▸ **INSTRUCTIONS TO FOLLOW**
Could you copy every line from the material below in which "World" appears?
··· WORKING DATA ···
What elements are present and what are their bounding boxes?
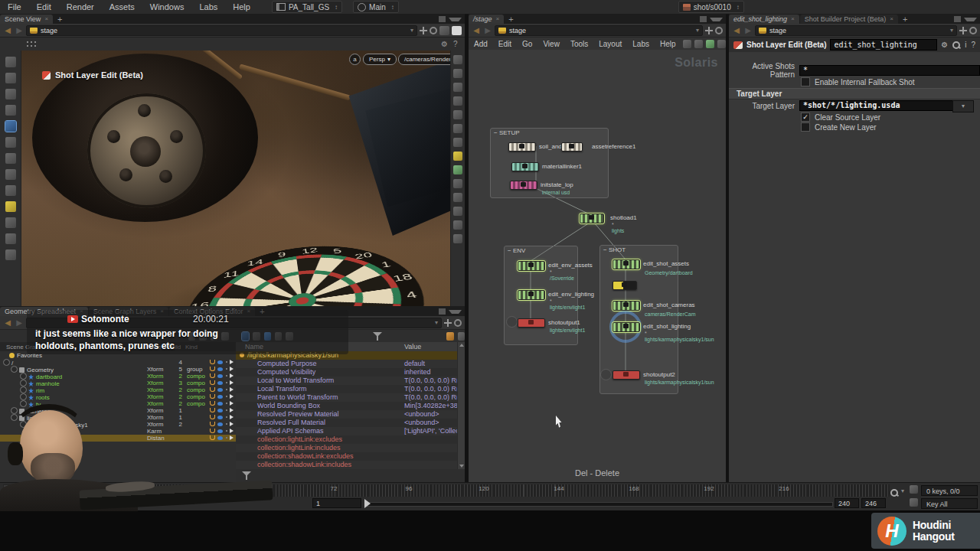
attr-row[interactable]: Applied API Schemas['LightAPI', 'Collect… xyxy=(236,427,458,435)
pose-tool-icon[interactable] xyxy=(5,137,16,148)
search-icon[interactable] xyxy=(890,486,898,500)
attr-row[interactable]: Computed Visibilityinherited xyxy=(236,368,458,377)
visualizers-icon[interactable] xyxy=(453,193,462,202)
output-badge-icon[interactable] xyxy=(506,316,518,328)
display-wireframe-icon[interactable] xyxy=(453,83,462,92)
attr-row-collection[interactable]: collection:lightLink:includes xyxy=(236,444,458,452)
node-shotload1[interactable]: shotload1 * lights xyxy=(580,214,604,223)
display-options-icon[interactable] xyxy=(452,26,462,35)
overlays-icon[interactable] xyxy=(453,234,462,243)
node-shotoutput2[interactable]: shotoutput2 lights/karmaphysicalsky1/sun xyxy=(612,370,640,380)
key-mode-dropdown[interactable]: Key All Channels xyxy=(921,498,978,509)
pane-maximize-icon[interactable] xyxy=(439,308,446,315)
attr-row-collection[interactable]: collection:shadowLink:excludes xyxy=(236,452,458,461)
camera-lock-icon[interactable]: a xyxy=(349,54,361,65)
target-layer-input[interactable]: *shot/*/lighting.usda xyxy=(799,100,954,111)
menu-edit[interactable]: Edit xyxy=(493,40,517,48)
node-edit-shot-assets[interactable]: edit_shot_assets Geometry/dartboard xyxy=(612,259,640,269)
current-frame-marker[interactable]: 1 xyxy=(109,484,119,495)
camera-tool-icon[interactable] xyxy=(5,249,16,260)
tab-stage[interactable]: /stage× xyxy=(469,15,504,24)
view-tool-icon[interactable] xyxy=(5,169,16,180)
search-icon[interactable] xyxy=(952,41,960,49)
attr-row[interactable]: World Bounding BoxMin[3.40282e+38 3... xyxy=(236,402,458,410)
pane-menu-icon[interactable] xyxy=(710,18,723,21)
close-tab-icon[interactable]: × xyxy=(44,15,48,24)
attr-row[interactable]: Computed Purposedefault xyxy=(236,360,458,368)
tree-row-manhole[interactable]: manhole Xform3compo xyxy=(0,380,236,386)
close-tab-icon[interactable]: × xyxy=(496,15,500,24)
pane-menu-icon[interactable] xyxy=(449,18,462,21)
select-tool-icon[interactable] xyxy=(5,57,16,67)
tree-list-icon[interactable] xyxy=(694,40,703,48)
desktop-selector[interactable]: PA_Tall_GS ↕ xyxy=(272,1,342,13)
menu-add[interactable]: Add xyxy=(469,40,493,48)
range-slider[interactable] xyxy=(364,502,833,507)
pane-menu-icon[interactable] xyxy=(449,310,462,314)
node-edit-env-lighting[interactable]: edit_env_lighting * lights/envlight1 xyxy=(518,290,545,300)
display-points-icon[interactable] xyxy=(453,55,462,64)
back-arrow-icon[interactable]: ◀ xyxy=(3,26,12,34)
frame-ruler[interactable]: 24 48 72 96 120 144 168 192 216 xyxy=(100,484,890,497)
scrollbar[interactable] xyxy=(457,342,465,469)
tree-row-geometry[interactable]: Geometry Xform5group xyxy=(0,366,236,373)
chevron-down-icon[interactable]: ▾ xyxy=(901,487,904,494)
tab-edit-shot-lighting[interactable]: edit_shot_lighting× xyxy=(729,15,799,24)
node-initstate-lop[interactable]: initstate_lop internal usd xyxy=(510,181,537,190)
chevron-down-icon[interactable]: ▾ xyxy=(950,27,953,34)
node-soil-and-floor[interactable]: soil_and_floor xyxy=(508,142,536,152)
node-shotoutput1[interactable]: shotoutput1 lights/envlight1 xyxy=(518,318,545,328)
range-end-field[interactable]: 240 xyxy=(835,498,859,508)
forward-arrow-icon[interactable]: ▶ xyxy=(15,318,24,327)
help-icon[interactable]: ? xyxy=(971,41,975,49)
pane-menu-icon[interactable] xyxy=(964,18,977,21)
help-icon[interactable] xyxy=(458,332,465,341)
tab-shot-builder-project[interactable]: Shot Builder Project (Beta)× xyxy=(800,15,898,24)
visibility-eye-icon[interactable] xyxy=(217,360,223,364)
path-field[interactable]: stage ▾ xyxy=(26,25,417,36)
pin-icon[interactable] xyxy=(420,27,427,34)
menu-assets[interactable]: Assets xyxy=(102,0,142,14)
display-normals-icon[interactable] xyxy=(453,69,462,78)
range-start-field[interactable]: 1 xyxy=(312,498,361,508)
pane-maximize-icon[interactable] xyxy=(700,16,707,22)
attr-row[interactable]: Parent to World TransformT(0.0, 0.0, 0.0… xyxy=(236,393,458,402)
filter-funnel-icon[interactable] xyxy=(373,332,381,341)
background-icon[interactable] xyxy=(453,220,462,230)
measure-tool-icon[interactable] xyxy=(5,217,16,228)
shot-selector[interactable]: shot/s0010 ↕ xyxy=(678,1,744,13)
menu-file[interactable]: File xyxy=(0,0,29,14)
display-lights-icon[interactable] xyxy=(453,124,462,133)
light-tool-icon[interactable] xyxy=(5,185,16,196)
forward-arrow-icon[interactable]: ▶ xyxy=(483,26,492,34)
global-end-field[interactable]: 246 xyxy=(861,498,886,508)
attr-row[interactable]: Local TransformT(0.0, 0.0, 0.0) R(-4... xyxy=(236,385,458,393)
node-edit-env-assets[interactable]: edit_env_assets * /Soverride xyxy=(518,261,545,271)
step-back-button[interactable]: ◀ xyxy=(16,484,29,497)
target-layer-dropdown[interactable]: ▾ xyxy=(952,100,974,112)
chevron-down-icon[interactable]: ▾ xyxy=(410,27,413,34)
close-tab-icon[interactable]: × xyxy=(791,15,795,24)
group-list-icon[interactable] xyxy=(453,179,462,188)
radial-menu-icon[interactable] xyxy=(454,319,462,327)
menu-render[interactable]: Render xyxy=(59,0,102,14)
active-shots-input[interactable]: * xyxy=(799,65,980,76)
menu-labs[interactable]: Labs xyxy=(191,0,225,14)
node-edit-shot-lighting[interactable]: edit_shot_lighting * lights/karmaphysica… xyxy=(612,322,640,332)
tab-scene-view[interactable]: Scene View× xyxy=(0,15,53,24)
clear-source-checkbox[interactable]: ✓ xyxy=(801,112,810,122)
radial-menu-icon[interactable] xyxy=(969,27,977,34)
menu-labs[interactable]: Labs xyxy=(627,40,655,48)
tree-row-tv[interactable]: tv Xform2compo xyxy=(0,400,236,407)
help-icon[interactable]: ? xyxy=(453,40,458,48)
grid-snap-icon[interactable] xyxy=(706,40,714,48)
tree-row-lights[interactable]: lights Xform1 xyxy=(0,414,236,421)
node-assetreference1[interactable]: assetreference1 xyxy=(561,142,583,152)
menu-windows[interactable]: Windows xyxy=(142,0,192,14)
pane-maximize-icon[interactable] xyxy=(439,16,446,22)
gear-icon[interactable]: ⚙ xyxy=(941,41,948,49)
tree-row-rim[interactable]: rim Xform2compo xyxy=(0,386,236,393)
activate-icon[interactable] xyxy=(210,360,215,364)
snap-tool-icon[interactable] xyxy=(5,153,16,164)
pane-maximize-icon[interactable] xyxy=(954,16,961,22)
···
▸ **TASK RESULT**
attr-row[interactable]: World Bounding BoxMin[3.40282e+38 3... xyxy=(236,402,458,410)
attr-row[interactable]: Parent to World TransformT(0.0, 0.0, 0.0… xyxy=(236,393,458,402)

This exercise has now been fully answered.